専業主婦は優遇されすぎ!の元凶…「主婦年金」とは?
厚生労働省『令和4年版厚生労働白書』によると、2021年、共働き世帯は1,247万世帯と、専業主婦世帯(566万世帯)の2.2倍となっています。
いまから遡ること、40年以上前の1980年。専業主婦世帯は1,114万世帯、共働き世帯614万世帯と、現在とちょうど逆の立場にありました。その後、共働き世帯は増加、専業主婦世帯は減少。1991年には初めて共働き世帯が上回りました。その後、両者、均衡状態にありましたが、2000年代に入ると、徐々にその差は拡大。さらにリーマンショック後の2010年代に入ると、その差はさらに拡大し、いまや専業主婦世帯は少数派となっています。
専業主婦がよいのか、それとも共働きがよいのか。それは人それぞれ、家庭それぞれですが、現在、さまざまな制度が「男性は外で働き、女性は家を守る」という家族が多数派を占めていた時代に設計されたものなので、何かと「専業主婦は優遇されている」と議論になることがあります。
そのひとつが「主婦年金」と呼ばれるもの。
日本の公的年金のうち、基礎年金とされる国民年金は、自営業や学生などの「第1号被保険者」、会社員や公務員などの「第2号被保険者」、第2号被保険者に扶養されている配偶者である「第3号被保険者」の3つの種別に分けられます。
第1号~第3号の決定的な違いは、保険料の納付方法。第1号は加入者自身で納付、第2号は会社などの負担額と併せて会社が納付、加入者は給与から天引きされます。第3号は配偶者が加入する年金制度が負担し、本人たちは自己負担なしのため納付は不要。

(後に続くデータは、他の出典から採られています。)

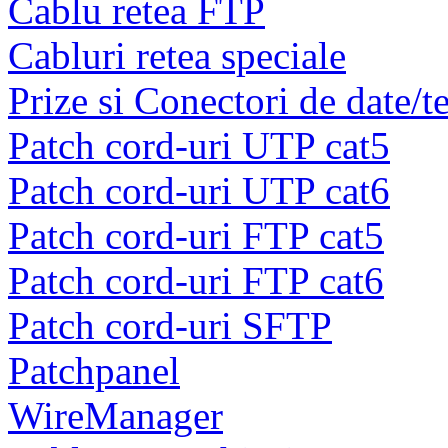
Cablu retea FTP
Cabluri retea speciale
Prize si Conectori de date/t
Patch cord-uri UTP cat5
Patch cord-uri UTP cat6
Patch cord-uri FTP cat5
Patch cord-uri FTP cat6
Patch cord-uri SFTP
Patchpanel
WireManager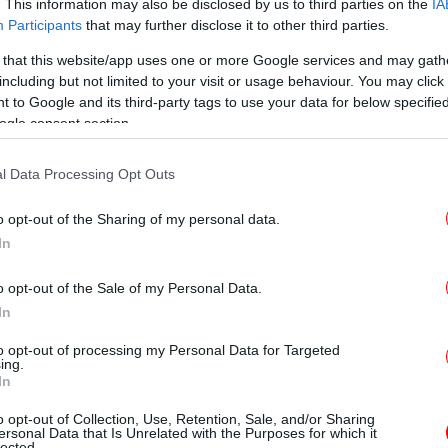
. This information may also be disclosed by us to third parties on the
IA
Participants
that may further disclose it to other third parties.
ενετίας ο Αλεξάντερ Πέιν
 that this website/app uses one or more Google services and may gath
including but not limited to your visit or usage behaviour. You may click 
Wa
κανός σκηνοθέτης Αλεξάντερ Πέιν, πρόεδρος
 to Google and its third-party tags to use your data for below specifi
α
ετινό Φεστιβά
λ Κινηματογράφου της
ogle consent section.
 οι ταινίες σπάνια αλλάζουν την πορεία της
ζωτικής σημασίας τεκμήρια της εποχής τους
l Data Processing Opt Outs
Νίσ
η.
ν
o opt-out of the Sharing of my personal data.
In
 να αλλάξει την κοινωνία ή τον πολιτισμό;
ε ο Πέιν, ανακαλώντας ταινίες όπως "Ο
o opt-out of the Sale of my Personal Data.
Β
ρλι Τσάπλιν που μπορεί να μην μπόρεσε να
In
απ
 Πόλεμο, αλλά έδειξε πως οι άνθρωποι ήταν
to opt-out of processing my Personal Data for Targeted
ing.
In
και, ως τέτοια, μπορούμε να προσπαθήσουμε
o opt-out of Collection, Use, Retention, Sale, and/or Sharing
ersonal Data that Is Unrelated with the Purposes for which it
ιν από την επίσημη έναρξη του φεστιβάλ,
lected.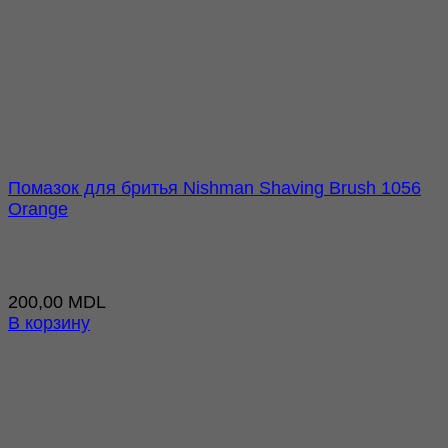
Помазок для бритья Nishman Shaving Brush 1056
Orange
200,00
MDL
В корзину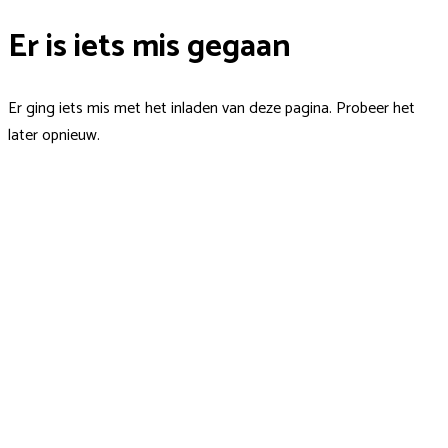
Er is iets mis gegaan
Er ging iets mis met het inladen van deze pagina. Probeer het
later opnieuw.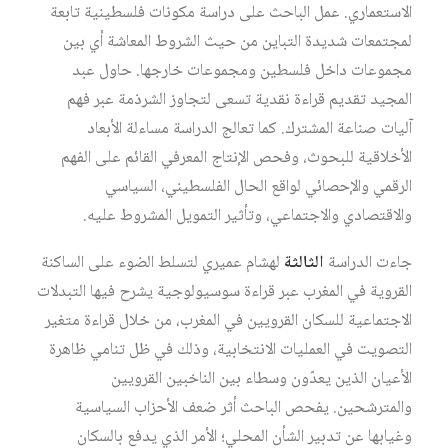
الاستعماري. عمل الباحث على دراسة مكونات فلسطينية تابعة
لمجتمعات شديدة التباين من حيث الشروط المعاشة أي بين
مجموعات داخل فلسطين ومجموعات خارجها. حاول عبد
المجيد تقديم قراءة نقدية تسعى لتجاوز الشرذمة عبر فهم
آليات صناعة المشترك. كما تعالج الدراسة مساءلة الأبعاد
الأخلاقية للبحوث، وفحص الإنتاج المعرفي القائم على الفهم
الرقمي والإحصائي لواقع الحال الفلسطيني، السياسي
والاقتصادي والاجتماعي، وتأثير التمويل المشروط عليه.
جاءت الدراسة
الثالثة
لهشام عميري لتسلط الضوء على الساكنة
القروية في المغرب عبر قراءة سوسيولوجية يشرح فيها التبدلات
الاجتماعية للسكان القرويين في المغرب، من خلال قراءة متغير
التصويت في العمليات الانتخابية، وذلك في ظل تنامي ظاهرة
الأعيان الذين يعدّون وسطاء بين الناخبين القرويين
والمترشحين. يفحص الباحث أثر ضعف الأحزاب السياسية
وغيابها عن تدبير الشأن المحلي؛ الأمر الذي يدفع بالسكان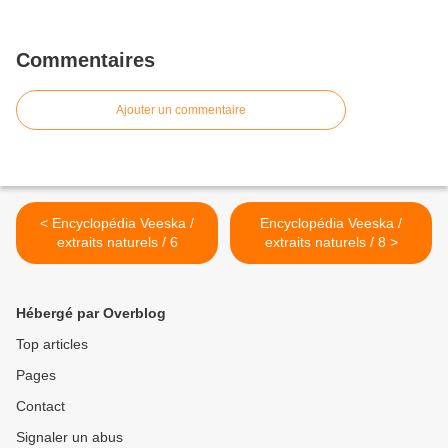
Commentaires
Ajouter un commentaire
< Encyclopédia Veeska /
Encyclopédia Veeska /
extraits naturels / 6
extraits naturels / 8 >
Hébergé par Overblog
Top articles
Pages
Contact
Signaler un abus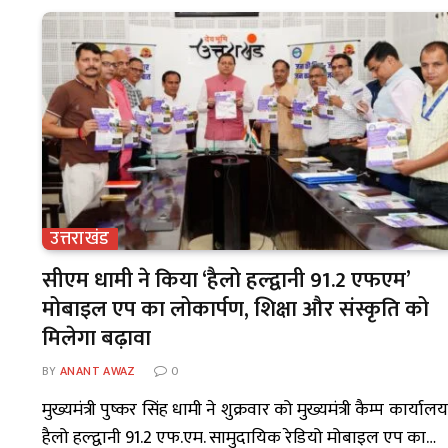
उत्तराखंड
सीएम धामी ने किया ‘हैलो हल्द्वानी 91.2 एफएम’
मोबाइल एप का लोकार्पण, शिक्षा और संस्कृति को
मिलेगा बढ़ावा
BY
ANANT AWAZ
0
मुख्यमंत्री पुष्कर सिंह धामी ने शुक्रवार को मुख्यमंत्री कैम्प कार्यालय
हैलो हल्द्वानी 91.2 एफ.एम. सामुदायिक रेडियो मोबाइल एप का…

第3号被保険者が創設されたのは1985年。専業主婦世帯が多数派を占めていたころなので、むしろ「この制度、助かる!」という人たちが多かったわけです。しかし時は移り変わり、圧倒的に共働き世帯が優勢な時代。働く女性からも「なんで専業主婦の人たちは、自分たちで保険料を払っていないの?」と疑問を口にするほどです。